Hay algo reconfortante en no saber.
En mirar una disciplina, una herramienta o una costumbre con la mirada limpia, sin el peso de lo que se supone que es o debería ser. La ignorancia, tan denostada, suele ser un punto de partida para crear algo interesante.
Pienso en las primeras veces que me he enfrentado a algo completamente nuevo: una ciudad, un idioma, una receta, un producto digital. Al principio no hay reglas, ni atajos, ni advertencias. Solo la curiosidad y la torpeza, ese dúo inseparable. Y es precisamente ahí, cuando la experiencia no te ha domesticado, donde aparece la posibilidad de hacer las cosas de otra manera.
La actitud naïf —esa mezcla de ingenuidad y desparpajo— es la que permite saltarse los caminos trillados. Es la que te hace preguntar en voz alta lo que todo el mundo da por sentado. Es la que te lleva a probar combinaciones absurdas, a ignorar el “esto siempre se ha hecho así”, a encontrar belleza donde otros solo ven error.
Hace un tiempo, mi compañera Iria y yo, después de probar muchas recetas pre-establecidas, decidimos hacernos los tontos. Experimentar y adoptar una actitud ingenua frente a la ingeniería de prompts. El mundo de la IA está lleno de gurús que prometen la receta infalible para escribir el prompt perfecto, como si existiera tal cosa. Pero la realidad es mucho más caótica y, por eso mismo, más interesante. Todo evoluciona tan rápido que cualquier dogma envejece antes de que termines de leerlo.

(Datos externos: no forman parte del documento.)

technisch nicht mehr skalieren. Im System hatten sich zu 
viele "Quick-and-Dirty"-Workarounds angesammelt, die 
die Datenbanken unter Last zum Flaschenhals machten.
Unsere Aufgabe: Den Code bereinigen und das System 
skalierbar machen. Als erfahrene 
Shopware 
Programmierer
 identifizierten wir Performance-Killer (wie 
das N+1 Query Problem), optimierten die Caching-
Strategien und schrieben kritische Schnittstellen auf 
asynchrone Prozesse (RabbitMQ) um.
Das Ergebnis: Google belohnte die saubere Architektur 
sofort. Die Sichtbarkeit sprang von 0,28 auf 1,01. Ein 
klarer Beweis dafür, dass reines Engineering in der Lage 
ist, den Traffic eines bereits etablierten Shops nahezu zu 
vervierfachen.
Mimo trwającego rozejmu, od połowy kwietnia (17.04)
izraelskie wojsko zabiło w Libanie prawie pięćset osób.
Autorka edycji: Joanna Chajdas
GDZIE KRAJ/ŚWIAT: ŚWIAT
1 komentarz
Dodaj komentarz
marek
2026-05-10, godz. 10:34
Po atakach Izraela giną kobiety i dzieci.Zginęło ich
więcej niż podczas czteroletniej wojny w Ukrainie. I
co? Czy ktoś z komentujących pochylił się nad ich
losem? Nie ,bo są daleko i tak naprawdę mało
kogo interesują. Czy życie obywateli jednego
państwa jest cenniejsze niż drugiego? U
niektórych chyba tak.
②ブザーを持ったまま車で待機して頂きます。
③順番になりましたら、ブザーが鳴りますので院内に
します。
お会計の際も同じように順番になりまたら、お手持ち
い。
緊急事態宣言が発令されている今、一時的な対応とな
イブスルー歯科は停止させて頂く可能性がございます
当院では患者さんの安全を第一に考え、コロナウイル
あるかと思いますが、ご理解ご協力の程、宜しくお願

En vez de seguir instrucciones, decidimos experimentar. Escribimos prompts que consistían en pequeñas historias de usuario con un toque narrativo. Describíamos cómo transcurrían unas horas de trabajo de una persona, sus rutinas, sus frustraciones, las relaciones con sus compañeros y, al final, pedíamos una aplicación que le facilitase el día a día. Así, sin más. Y los resultados fueron sorprendentemente buenos. Dejábamos margen para que Lovable —la herramienta de vibe coding con la que estábamos jugando— nos propusiera funcionalidades que ni siquiera habíamos imaginado. Si hubiéramos seguido el manual, probablemente habríamos acabado pidiendo lo de siempre.
Supongo que en esto la IA tiene ventaja: puede tener todo el conocimiento del mundo, pero vive en una especie de ignorancia emocional permanente. No le preocupa tener “alucinaciones” ni proponer soluciones fuera de lo común. No arrastra prejuicios, ni miedo al ridículo.
La ignorancia no es una virtud en sí misma, pero sí es un terreno fértil. El problema no es no saber, sino dejar de querer aprender. El problema es cuando el conocimiento se convierte en prejuicio, en dogma, en rutina.
Por eso, a veces, conviene olvidar. O al menos fingir que no sabemos. Mirar con ojos nuevos. Hacer preguntas tontas. Atreverse a mezclar lo que no se debe mezclar. Porque solo desde ahí, desde ese pequeño abismo de no saber, es posible inventar algo distinto.